We believe the addition of eOne accelerates our brand blueprint strategy by expanding our brand portfolio with eOne's global preschool brands, adding proven TV and film expertise and executive leadership as well as enhancing brand building capabilities and our storytelling capabilities to strengthen Hasbro brands.
The all-cash transaction was valued at approximately £2,900,000 based on the consideration of £5.60 per common share of eOne. Converted at a rate of $1.31 USD/GBP on December 30, 2019, the cash consideration for shares outstanding was approximately $3,656,000. The Company also redeemed eOne's outstanding senior secured notes and paid off the debt outstanding under eOne's revolving credit facility, which together represent approximately $832,000 of eOne's indebtedness. The total cash consideration transferred by the Company was approximately $4,629,000.
Acquisition Consideration
 
eOne common shares outstanding as of December 30, 2019
498,040

Cash consideration per share
$
7.34

   Total consideration for shares outstanding
3,655,614

Cash consideration for employee share based payment awards outstanding
141,286

Cash consideration for extinguishment of debt
831,602

   Total cash consideration
4,628,502

Less: Employee awards to be recorded as future stock compensation expense
(41,863
)
   Total consideration transferred
$
4,586,639

Because the £5.60 per share consideration is denominated in a currency other than the Company’s functional currency, the consideration was revalued on December 30, 2019, the closing date of the Acquisition, at the then-current GBP/USD spot rate.
The Company financed the acquisition with proceeds from the following debt and equity financings: (1) the issuance of senior unsecured notes in an aggregate principal amount of $2,375,000, (2) the issuance of 10,592 shares of common stock at a public offering price of $95.00 per share and (3) $1,000,000 in term loans provided by a Term Loan Agreement, which were borrowed on the date of closing.
Due to the limited time since the date of the acquisition, the Company's initial purchase price accounting for the eOne acquisition is incomplete and remains under review by the Company.
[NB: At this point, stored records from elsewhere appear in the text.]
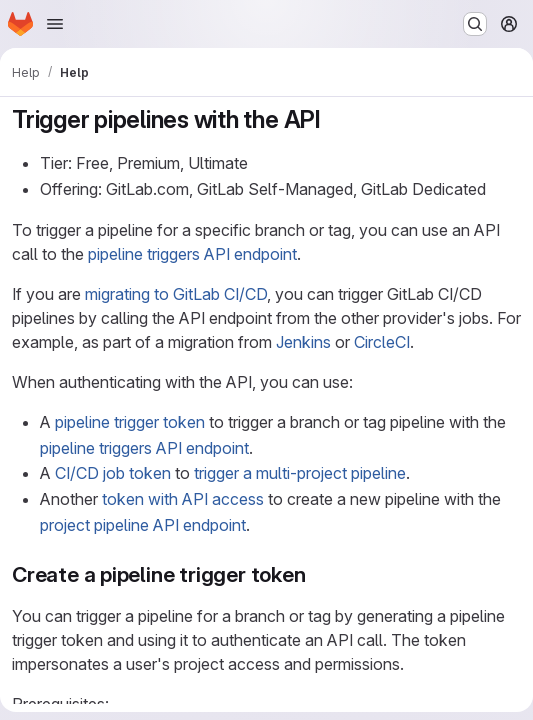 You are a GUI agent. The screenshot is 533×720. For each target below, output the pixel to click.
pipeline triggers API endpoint (192, 254)
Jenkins (303, 342)
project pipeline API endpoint (143, 525)
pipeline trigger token (130, 422)
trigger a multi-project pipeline (300, 473)
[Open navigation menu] (55, 24)
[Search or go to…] (475, 24)
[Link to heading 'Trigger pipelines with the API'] (334, 119)
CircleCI (382, 342)
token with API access (183, 499)
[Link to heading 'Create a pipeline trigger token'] (317, 574)
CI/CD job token (113, 473)
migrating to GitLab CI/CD (176, 294) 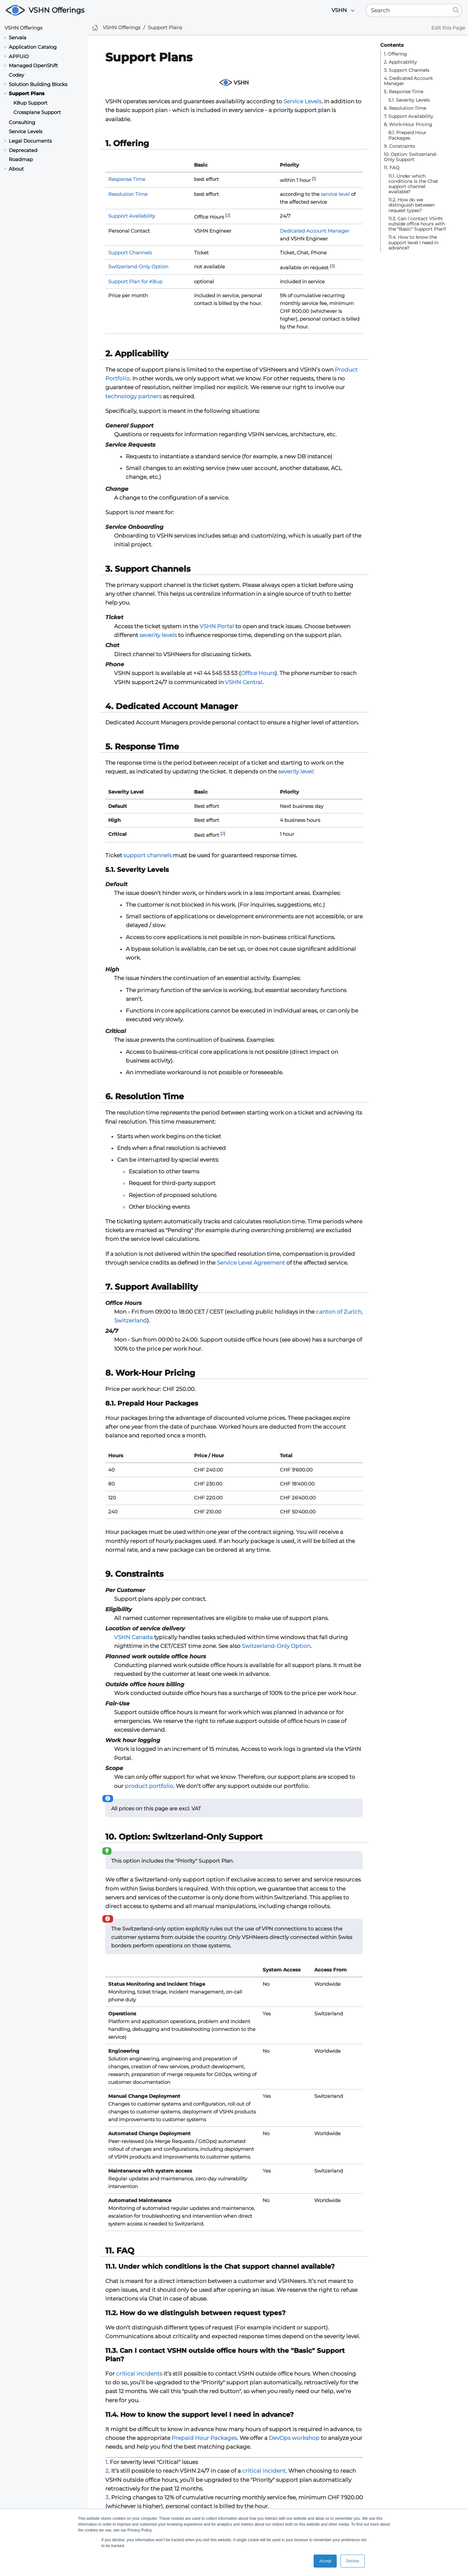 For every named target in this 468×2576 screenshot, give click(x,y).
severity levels (158, 635)
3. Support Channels (406, 70)
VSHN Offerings (56, 10)
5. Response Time (403, 91)
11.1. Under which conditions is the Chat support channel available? (413, 184)
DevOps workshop (294, 2438)
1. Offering (395, 54)
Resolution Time (128, 194)
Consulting (22, 122)
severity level (295, 771)
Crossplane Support (37, 112)
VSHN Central (243, 682)
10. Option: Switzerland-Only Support (410, 157)
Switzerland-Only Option (138, 266)
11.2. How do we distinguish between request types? (411, 205)
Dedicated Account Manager (314, 231)
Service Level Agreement (251, 1262)
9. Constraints (399, 146)
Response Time (126, 179)
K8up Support (30, 103)
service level (335, 194)
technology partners (133, 396)
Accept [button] (325, 2561)
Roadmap (21, 159)
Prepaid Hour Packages (204, 2438)
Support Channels (130, 252)
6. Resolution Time (405, 108)
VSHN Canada (133, 1637)
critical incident (264, 2471)
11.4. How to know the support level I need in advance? (413, 242)
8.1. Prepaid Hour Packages (407, 135)
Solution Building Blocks (38, 84)
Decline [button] (352, 2561)
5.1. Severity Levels (409, 100)
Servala (17, 37)
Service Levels (25, 131)
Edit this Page (448, 28)
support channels (148, 855)
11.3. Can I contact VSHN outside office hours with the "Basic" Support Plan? (417, 224)
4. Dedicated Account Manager (408, 81)
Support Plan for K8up (135, 281)
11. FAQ (391, 167)
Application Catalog (33, 47)
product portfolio (149, 1786)
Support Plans (27, 93)
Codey (16, 75)
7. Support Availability (408, 116)
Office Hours (258, 673)
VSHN (339, 10)
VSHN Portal (217, 626)
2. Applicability (400, 62)
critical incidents (139, 2373)
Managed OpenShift (33, 65)
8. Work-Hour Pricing (408, 124)
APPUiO (19, 56)
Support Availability (131, 216)
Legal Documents (30, 141) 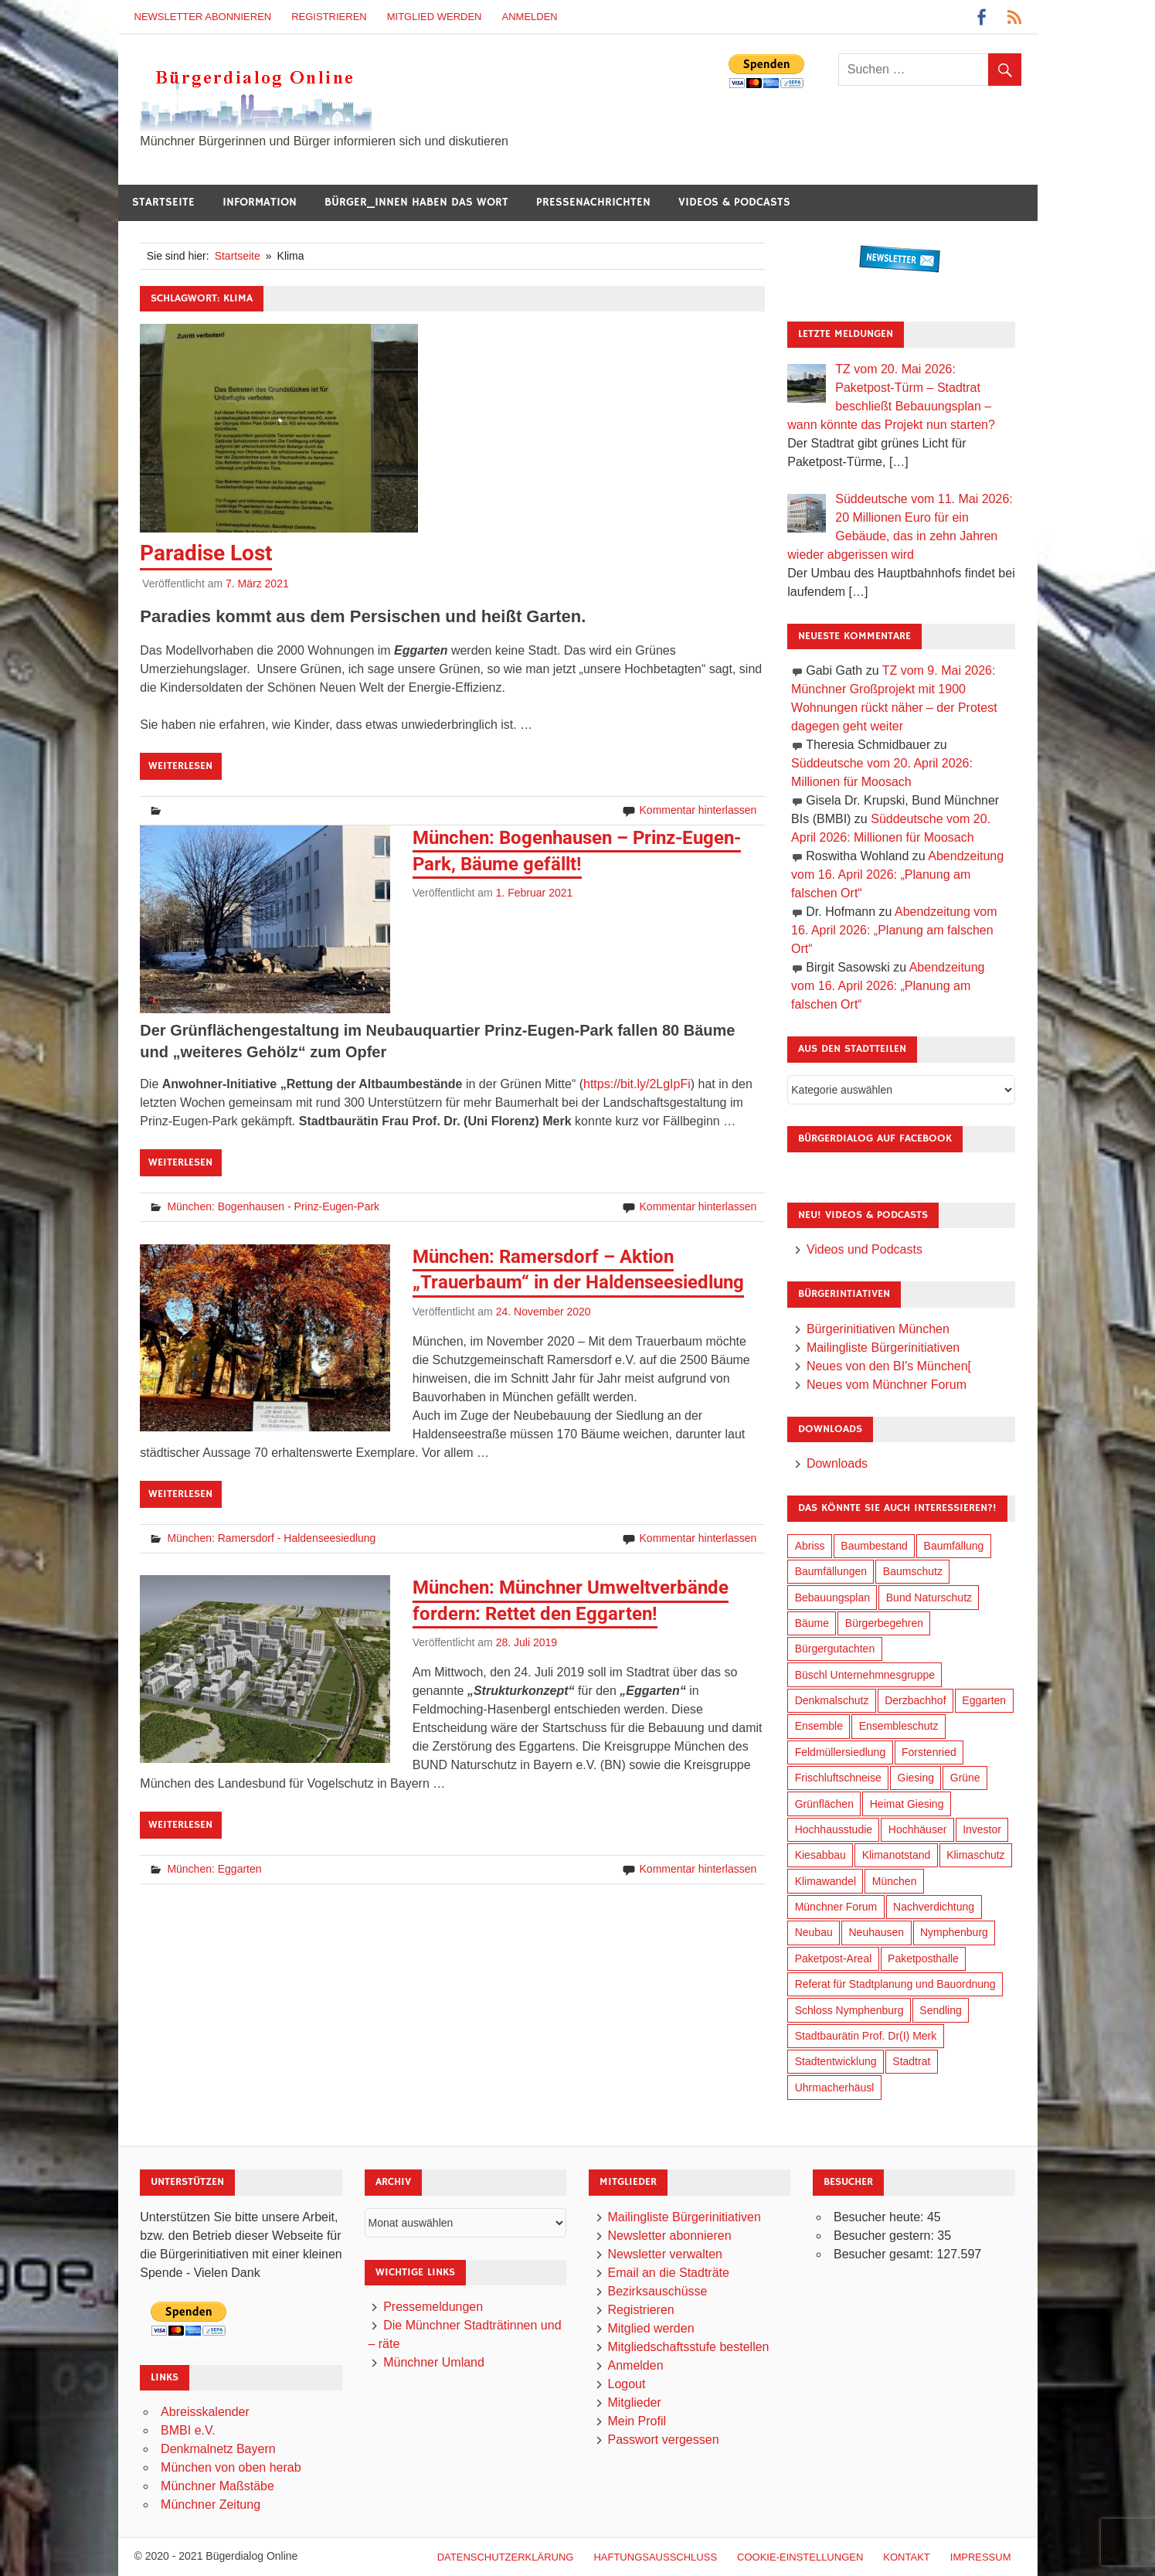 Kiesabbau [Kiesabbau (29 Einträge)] (820, 1855)
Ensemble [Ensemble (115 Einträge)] (819, 1726)
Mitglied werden (434, 16)
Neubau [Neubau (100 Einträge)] (814, 1932)
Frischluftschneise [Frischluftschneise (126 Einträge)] (838, 1777)
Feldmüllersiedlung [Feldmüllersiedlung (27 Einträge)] (840, 1752)
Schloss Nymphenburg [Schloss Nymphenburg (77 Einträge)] (849, 2010)
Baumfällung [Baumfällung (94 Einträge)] (954, 1546)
As a result, we are unable to make disclosures required for business combinations related to pro forma revenue and earnings for the periods presented herein. In addition, as information regarding the assets and liabilities acquired as of December 30, 2019, is similarly not yet available in its entirety, we are unable to make disclosures for such assets and liabilities, and contingencies acquired or other acquisition date fair value disclosures. This information may be modified through December 27, 2020, as more information is obtained about the facts and circumstances existing at the acquisition date.